• [Your objective]:
The needed output is the run of lines below from the one containing "Gesprächstherap" through the one containing "Foren-Übersicht", copied exactly and free of pictures.

• [Excerpted data]:
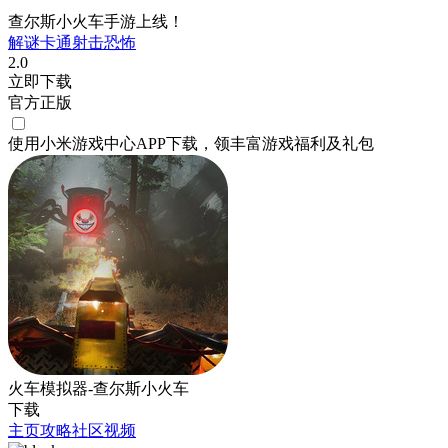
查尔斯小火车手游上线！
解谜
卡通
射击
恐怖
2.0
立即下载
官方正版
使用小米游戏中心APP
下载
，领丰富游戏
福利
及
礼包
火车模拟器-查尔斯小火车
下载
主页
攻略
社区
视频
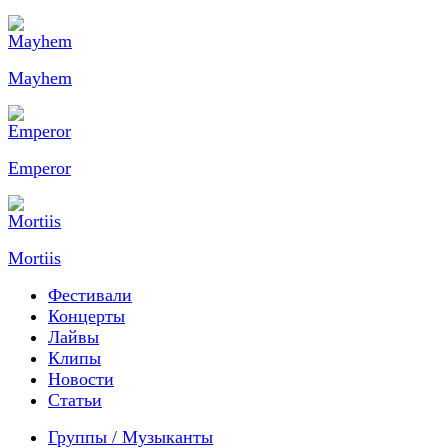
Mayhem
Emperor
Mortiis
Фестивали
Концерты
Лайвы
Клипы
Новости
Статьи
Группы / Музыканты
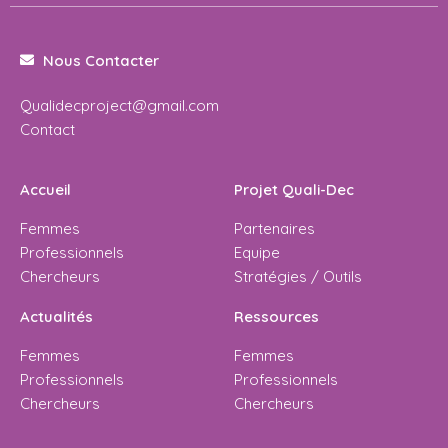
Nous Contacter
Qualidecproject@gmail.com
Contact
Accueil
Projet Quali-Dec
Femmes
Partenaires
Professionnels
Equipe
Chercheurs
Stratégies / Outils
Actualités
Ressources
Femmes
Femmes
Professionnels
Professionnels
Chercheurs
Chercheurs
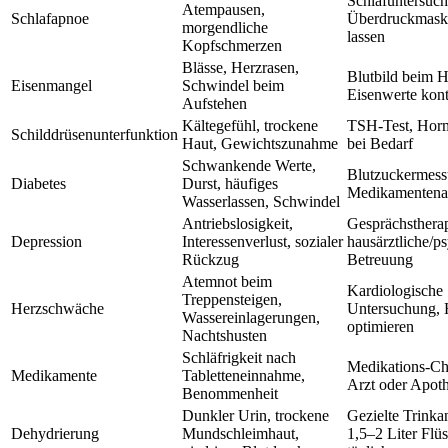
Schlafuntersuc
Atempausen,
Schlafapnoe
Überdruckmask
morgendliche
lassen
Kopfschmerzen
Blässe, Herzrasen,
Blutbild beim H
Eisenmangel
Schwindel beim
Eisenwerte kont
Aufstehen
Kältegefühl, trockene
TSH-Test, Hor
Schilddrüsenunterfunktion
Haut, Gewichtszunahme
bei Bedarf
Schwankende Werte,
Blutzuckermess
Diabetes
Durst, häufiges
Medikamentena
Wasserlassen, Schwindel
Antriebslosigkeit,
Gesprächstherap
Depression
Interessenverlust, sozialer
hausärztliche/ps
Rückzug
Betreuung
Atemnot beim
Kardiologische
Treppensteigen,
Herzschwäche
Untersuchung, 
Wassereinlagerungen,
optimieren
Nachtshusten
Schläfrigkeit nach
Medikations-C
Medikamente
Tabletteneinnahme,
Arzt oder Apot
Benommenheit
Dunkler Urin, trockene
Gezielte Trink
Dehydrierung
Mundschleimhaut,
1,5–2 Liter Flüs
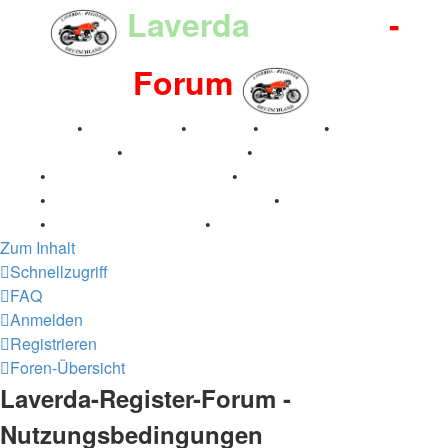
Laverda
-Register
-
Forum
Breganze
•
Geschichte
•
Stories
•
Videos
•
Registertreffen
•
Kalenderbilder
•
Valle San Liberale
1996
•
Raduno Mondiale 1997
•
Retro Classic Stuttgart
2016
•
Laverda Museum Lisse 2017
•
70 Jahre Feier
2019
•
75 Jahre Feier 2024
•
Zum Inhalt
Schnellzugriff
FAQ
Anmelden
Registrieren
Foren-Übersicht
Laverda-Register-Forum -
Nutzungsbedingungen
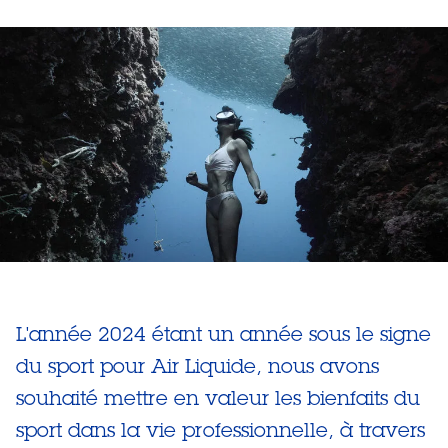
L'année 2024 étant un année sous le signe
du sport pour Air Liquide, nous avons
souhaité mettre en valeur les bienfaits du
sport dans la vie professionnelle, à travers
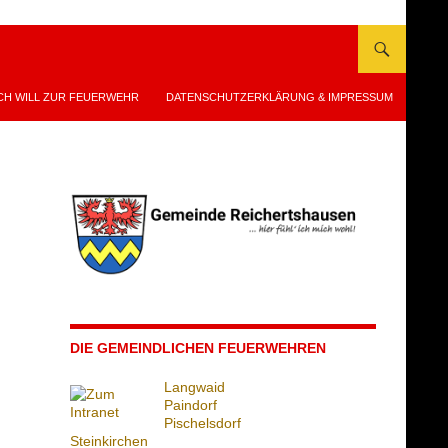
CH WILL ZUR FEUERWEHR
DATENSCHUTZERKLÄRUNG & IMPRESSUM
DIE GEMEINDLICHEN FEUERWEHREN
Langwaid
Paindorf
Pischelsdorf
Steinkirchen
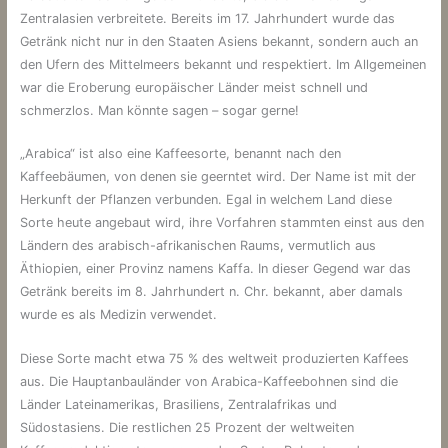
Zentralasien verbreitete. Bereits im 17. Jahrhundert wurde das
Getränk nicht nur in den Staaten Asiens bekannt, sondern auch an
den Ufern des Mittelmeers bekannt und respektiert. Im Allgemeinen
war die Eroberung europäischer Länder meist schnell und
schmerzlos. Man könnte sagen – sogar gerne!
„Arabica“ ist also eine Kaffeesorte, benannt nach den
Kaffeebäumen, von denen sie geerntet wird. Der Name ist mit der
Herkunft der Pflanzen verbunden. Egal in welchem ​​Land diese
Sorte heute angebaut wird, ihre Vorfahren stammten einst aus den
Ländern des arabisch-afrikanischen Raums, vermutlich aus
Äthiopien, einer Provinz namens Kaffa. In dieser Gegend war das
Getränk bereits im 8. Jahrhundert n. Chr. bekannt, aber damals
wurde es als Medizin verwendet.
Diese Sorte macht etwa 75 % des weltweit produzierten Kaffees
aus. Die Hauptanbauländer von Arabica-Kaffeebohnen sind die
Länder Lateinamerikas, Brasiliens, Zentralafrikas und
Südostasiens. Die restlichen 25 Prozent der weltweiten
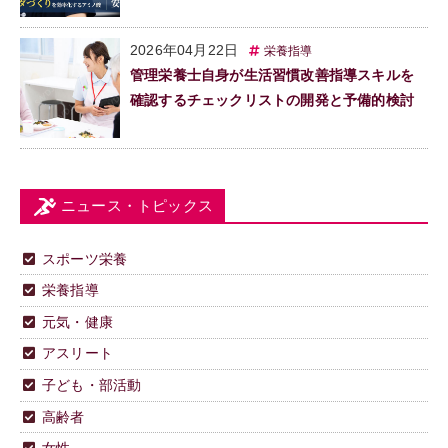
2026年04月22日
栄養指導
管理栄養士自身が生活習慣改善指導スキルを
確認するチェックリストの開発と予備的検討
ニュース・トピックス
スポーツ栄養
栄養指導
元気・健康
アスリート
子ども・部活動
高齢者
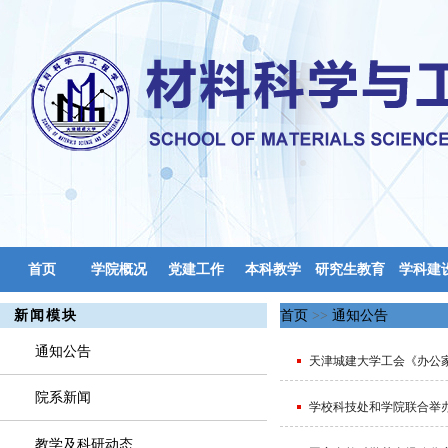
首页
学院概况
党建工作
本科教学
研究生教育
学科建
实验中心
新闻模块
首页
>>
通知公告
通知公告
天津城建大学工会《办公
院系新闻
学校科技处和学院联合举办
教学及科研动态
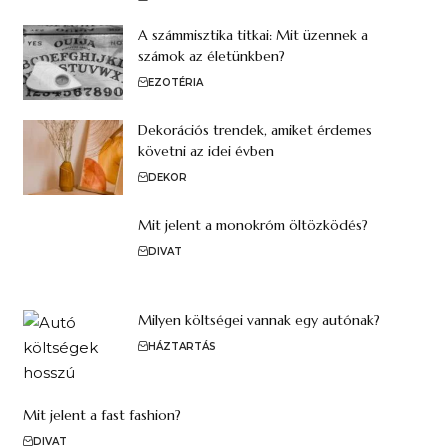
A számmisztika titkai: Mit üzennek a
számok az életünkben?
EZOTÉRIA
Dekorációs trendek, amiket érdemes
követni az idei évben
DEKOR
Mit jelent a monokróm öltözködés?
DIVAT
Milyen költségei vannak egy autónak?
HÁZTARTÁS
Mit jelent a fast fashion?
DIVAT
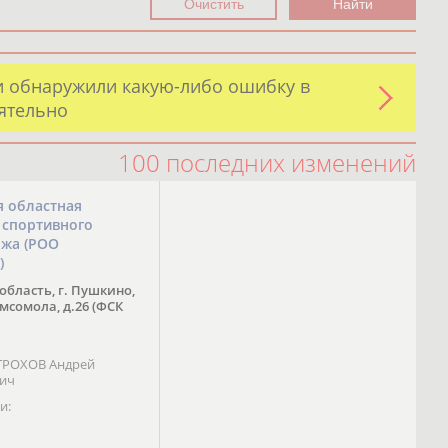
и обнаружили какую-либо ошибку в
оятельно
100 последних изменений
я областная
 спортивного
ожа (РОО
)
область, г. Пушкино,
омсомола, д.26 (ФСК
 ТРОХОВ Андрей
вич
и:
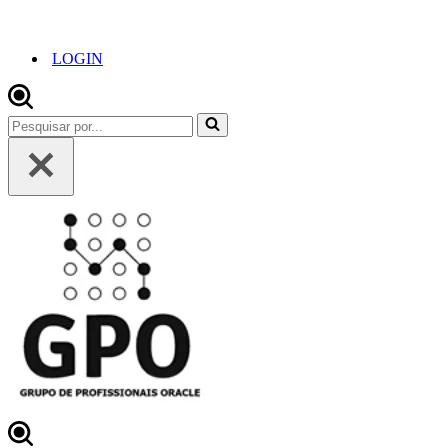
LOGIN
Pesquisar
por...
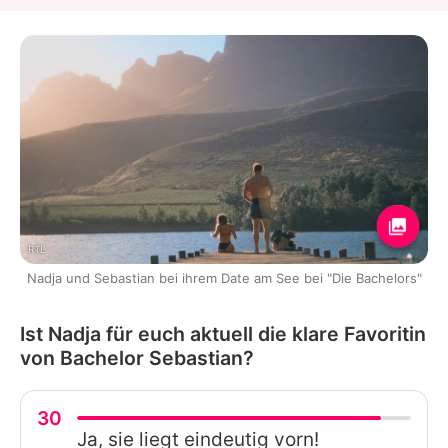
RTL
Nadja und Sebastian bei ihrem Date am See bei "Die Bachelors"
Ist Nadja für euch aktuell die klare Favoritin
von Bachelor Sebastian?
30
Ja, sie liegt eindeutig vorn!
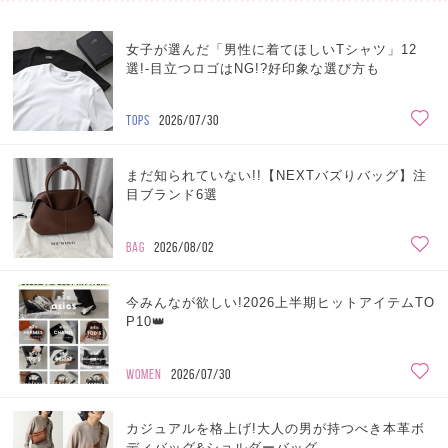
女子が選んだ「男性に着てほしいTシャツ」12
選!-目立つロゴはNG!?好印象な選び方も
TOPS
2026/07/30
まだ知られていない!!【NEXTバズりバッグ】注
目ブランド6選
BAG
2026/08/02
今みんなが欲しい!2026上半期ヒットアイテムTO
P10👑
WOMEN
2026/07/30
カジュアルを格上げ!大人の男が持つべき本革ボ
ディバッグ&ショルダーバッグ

• [Answer for the task]:
Gesprächstherap
Depression
Interessenverlust, sozialer
hausärztliche/ps
Rückzug
Betreuung
Atemnot beim
Kardiologische
Treppensteigen,
Herzschwäche
Untersuchung, 
Wassereinlagerungen,
optimieren
Nachtshusten
Schläfrigkeit nach
Medikations-C
Medikamente
Tabletteneinnahme,
Arzt oder Apot
Benommenheit
Dunkler Urin, trockene
Gezielte Trink
Dehydrierung
Mundschleimhaut,
1,5–2 Liter Flüs
Laverda
-Register
-
Forum
Breganze
•
Geschichte
•
Stories
•
Videos
•
Registertreffen
•
Kalenderbilder
•
Valle San Liberale
1996
•
Raduno Mondiale 1997
•
Retro Classic Stuttgart
2016
•
Laverda Museum Lisse 2017
•
70 Jahre Feier
2019
•
75 Jahre Feier 2024
•
Zum Inhalt
Schnellzugriff
FAQ
Anmelden
Registrieren
Foren-Übersicht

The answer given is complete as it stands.